Ronald Lauder is planning a seven-figure gift for the gifted.
The cosmetics billionaire and philanthropist is preparing a full-court press to save the city’s gifted and talented program.
The advertising and PR campaign comes despite Mayor-elect Eric Adams promise to reverse Mayor de Blasio’s decision to scrap the program.
“I trust Eric Adams completely,” Lauder insisted, saying the two recently had a friendly visit at the billionaire’s Manhattan home. “[But] I think that when he gets in, there’s going to be a lot of pressure on him to get rid of it, because there are many, many interests that are not necessarily about the future of gifted and talented schools and more about what is … political.”
Lauder and his longtime partner in education issues, former Time Warner CEO Richard Parsons, have partnered with the the consulting shop Tusk Strategies, which most recently ran Andrew Yang’s mayoral campaign.
“Ronald Lauder and Dick are going to give Mayor-elect Adams paid media support to help their case,” Tusk Co-CEO Chris Coffey told The Post.

The spend will go to digital, print and radio ads with television spots also possible. The campaign will also team with grassroots groups to lobby the new City Council and is preparing “activist stunts” with parent groups to make sure the issue stays in the news.

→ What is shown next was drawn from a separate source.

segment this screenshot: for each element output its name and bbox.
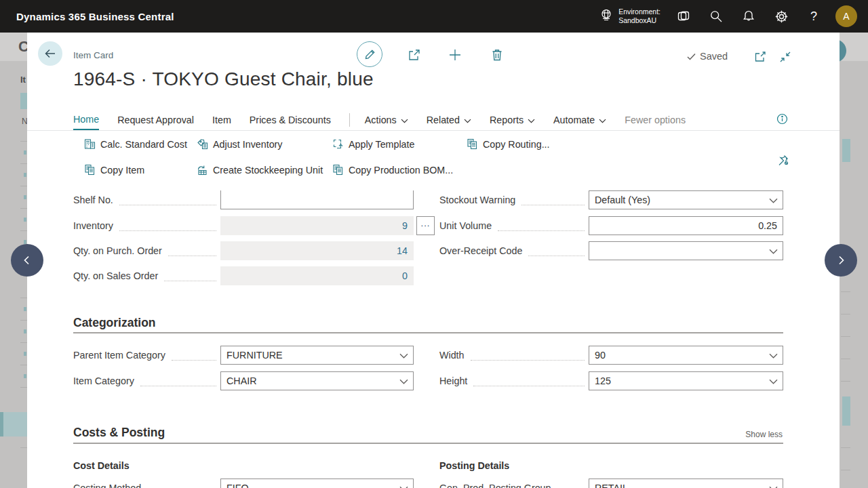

There isn’t a hard dollar amount. People familiar with the plans say $500,000 has already been budgeted in the coming weeks, and millions more is ready to go if needed.
It’s not Lauder’s first foray into education issues. He and Parsons successfully fought to defend the city’s endangered Specialized High Schools Admissions Test, spending millions on that effort since 2019 through their Education Equity Campaign.
“De Blasio could not have been a worse mayor for education and we fought him and we won on specialized schools but it wasn’t easy,” Lauder recalled.
Critics have called both the SHSAT and the gifted and talented programs racist, citing poor minority enrollment numbers.
“You can call anything racist. It’s open to all, so how can it be racist?” Lauder said, dismissing the charge.
He said the achievement gap among minority students had to do with access to test prep and crowed about results showing minority students tutored by EEC significantly outperformed the citywide average.

Lauder, 77, ran for mayor himself in 1989 (losing the GOP nomination to Rudy Giuliani) and spent $4 million on a successful campaign to implement term limits on elected city leaders in 1993. More recently Lauder, who also serves as President of the World Jewish Congress, pledged $25 million to a campaign to fight anti-Semitism.